# [INPUT]
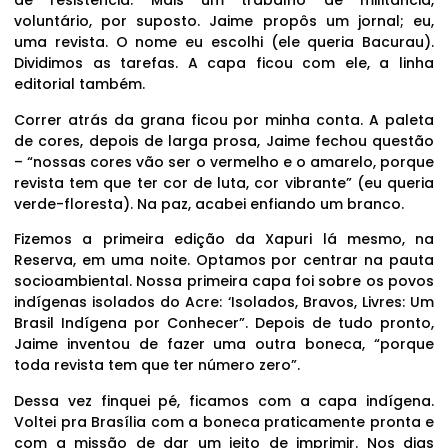
de resistência. Mais um trabalho de militância,
voluntário, por suposto. Jaime propôs um jornal; eu,
uma revista. O nome eu escolhi (ele queria Bacurau).
Dividimos as tarefas. A capa ficou com ele, a linha
editorial também.
Correr atrás da grana ficou por minha conta. A paleta
de cores, depois de larga prosa, Jaime fechou questão
– “nossas cores vão ser o vermelho e o amarelo, porque
revista tem que ter cor de luta, cor vibrante” (eu queria
verde-floresta). Na paz, acabei enfiando um branco.
Fizemos a primeira edição da Xapuri lá mesmo, na
Reserva, em uma noite. Optamos por centrar na pauta
socioambiental. Nossa primeira capa foi sobre os povos
indígenas isolados do Acre: ‘Isolados, Bravos, Livres: Um
Brasil Indígena por Conhecer”. Depois de tudo pronto,
Jaime inventou de fazer uma outra boneca, “porque
toda revista tem que ter número zero”.
Dessa vez finquei pé, ficamos com a capa indígena.
Voltei pra Brasília com a boneca praticamente pronta e
com a missão de dar um jeito de imprimir. Nos dias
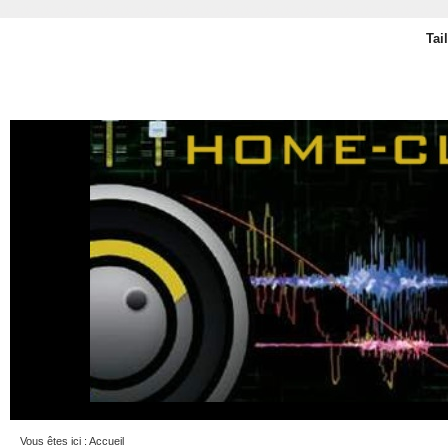
Tai
Vous êtes ici :
Accueil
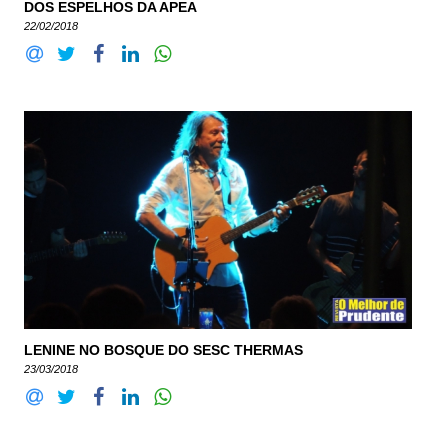
DOS ESPELHOS DA APEA
22/02/2018
LENINE NO BOSQUE DO SESC THERMAS
23/03/2018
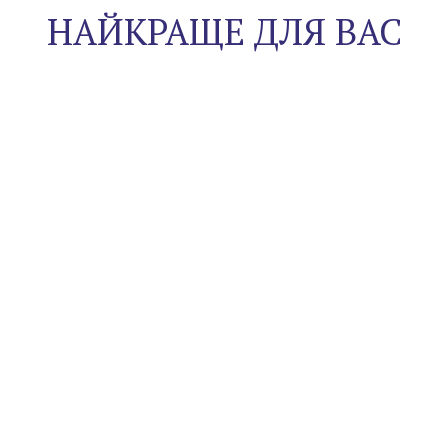
НАЙКРАЩЕ ДЛЯ ВАС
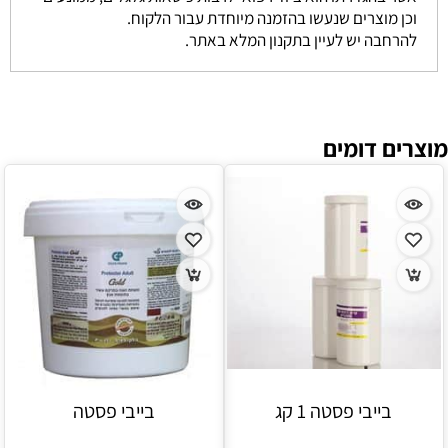
וכן מוצרים שנעשו בהזמנה מיוחדת עבור הלקוח.
להרחבה יש לעיין בתקנון המלא באתר.
מוצרים דומים
בייבי פסטה 1 קג
בייבי פסטה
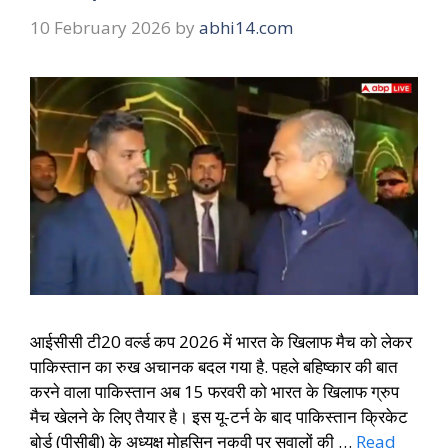
10 February 2026
by
abhi14.com
आईसीसी टी20 वर्ल्ड कप 2026 में भारत के खिलाफ मैच को लेकर
पाकिस्तान का रुख अचानक बदल गया है. पहले बहिष्कार की बात
करने वाला पाकिस्तान अब 15 फरवरी को भारत के खिलाफ ग्रुप
मैच खेलने के लिए तैयार है। इस यू-टर्न के बाद पाकिस्तान क्रिकेट
बोर्ड (पीसीबी) के अध्यक्ष मोहसिन नकवी पर सवालों की …
Read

# [DIRECTIONS FOR THIS TASK]
Begin at the line with "וכן מוצרים שנעשו בהזמנה מיוחדת עבור הלקוח." and end at the last line of the data above. Reproduce those lines exactly, but not the pictures.

# [EXERCISE RESPONSE]
וכן מוצרים שנעשו בהזמנה מיוחדת עבור הלקוח.
להרחבה יש לעיין בתקנון המלא באתר.
מוצרים דומים
בייבי פסטה 1 קג
בייבי פסטה
10 February 2026
by
abhi14.com
आईसीसी टी20 वर्ल्ड कप 2026 में भारत के खिलाफ मैच को लेकर
पाकिस्तान का रुख अचानक बदल गया है. पहले बहिष्कार की बात
करने वाला पाकिस्तान अब 15 फरवरी को भारत के खिलाफ ग्रुप
मैच खेलने के लिए तैयार है। इस यू-टर्न के बाद पाकिस्तान क्रिकेट
बोर्ड (पीसीबी) के अध्यक्ष मोहसिन नकवी पर सवालों की …
Read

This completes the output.